La défenderesse expose, tout d’abord, que les assertions de M. [P] démontrent que ce dernier a concouru à la prétendue » invalidation » des opérations que ce tiers lui a présentées comme frauduleuses par téléphone, sans effectuer la moindre vérification préalable auprès de sa banque pour vérifier la véracité desdits propos. Elle observe ensuite qu’il n’est pas contesté que les achats et les retraits d’espèces aux distributeurs automatiques ont été réalisés à l’aide de la carte bancaire de M. [P] et de son code confidentiel.
Elle souligne également que le demandeur avait la possibilité de faire immédiatement opposition à sa carte bancaire sur le site internet de la banque Bnp Paribas ou d’appeler son conseiller bancaire.
Elle relève par ailleurs que M. [P] aurait dû détruire la puce de sa carte bancaire avant de la remettre à un inconnu. Elle en conclut que M. [P] n’a pas fait preuve de prudence et qu’il a manqué à ses obligations contractuelles d’utilisation et de conservation de sa carte bancaire et du code [Localité 11] associé. Elle soutient que la négligence grave dont il a fait preuve s’oppose à ce que la banque rembourse le montant total des fonds dissipés. La société Bnp Paribas ajoute que la carte visa premier détenue par M. [P] permet à son détenteur d’effectuer des achats pour un montant limité à 50 euros, sans avoir à composer le code confidentiel. Elle relève, au surplus, que le plafond de paiement par carte bancaire d’un montant de 12 000 euros sur trente jours n’a pas été atteint durant la période concernée, que l’achat d’un montant de 11 460 euros a été effectué par carte bancaire après composition du code confidentiel, que les retraits d’argent ont aussi nécessité la composition du code confidentiel si bien qu’il est certain que M. [P] a divulgué son code confidentiel à un tiers. La défenderesse affirme enfin que la preuve des préjudices allégués et celle du lien de causalité entre ceux-ci et la faute reprochée à la banque ne sont pas rapportées.

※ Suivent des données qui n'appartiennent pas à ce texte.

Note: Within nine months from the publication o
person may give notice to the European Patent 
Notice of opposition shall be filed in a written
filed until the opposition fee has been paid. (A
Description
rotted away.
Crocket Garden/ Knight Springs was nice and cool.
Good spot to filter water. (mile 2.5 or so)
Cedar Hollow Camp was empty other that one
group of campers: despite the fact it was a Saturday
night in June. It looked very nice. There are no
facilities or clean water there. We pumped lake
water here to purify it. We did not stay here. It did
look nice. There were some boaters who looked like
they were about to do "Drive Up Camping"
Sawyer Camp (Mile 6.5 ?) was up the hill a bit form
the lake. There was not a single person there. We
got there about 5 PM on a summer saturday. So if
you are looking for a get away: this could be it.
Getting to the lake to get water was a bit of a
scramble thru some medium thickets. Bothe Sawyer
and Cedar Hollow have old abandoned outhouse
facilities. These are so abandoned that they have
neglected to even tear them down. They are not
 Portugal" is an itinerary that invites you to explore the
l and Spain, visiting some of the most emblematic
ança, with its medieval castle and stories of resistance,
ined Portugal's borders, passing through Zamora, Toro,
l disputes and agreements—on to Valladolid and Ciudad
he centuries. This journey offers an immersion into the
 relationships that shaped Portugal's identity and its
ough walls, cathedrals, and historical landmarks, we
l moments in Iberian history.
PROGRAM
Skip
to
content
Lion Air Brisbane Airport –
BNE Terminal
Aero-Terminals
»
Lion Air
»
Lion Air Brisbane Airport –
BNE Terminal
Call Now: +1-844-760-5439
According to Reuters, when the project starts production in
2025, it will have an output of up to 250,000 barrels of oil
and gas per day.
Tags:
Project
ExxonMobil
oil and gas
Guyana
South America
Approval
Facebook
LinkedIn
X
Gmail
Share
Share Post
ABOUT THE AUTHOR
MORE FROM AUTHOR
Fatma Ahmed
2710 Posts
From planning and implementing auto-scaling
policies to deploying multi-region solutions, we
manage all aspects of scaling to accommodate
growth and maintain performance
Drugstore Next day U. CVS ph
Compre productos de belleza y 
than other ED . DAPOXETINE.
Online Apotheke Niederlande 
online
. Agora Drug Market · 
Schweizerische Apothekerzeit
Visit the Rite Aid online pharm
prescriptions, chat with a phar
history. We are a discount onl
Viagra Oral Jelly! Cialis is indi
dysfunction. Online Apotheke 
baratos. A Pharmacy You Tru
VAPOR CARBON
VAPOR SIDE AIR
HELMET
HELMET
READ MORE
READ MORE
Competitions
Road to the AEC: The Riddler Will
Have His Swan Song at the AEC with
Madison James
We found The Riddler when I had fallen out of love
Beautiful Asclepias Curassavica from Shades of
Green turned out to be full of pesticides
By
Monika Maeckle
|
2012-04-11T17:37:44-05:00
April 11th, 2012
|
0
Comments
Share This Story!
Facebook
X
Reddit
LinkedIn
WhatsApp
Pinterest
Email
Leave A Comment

Conformément aux dispositions de l’article 455 du code de procédure civile, il est fait expressément référence aux écritures des parties visées ci-dessus quant à l’exposé de leurs moyens.
L’ordonnance de clôture est intervenue le 17 juin 2024.
PAR CES MOTIFS
Le tribunal, statuant par jugement contradictoire, en premier ressort et publiquement par mise à disposition au greffe,
DÉBOUTE M. [N] [P] de l’intégralité de ses demandes;
CONDAMNE M. [N] [P] à verser à la société Bnp Paribas une somme de 2000 euros au titre de l’article 700 du code de procédure civile ;
CONDAMNE M. [N] [P] aux dépens ;
RAPPELLE que l’exécution provisoire de la présente décision est de droit.
Fait et jugé à [Localité 9] le 07 Avril 2025.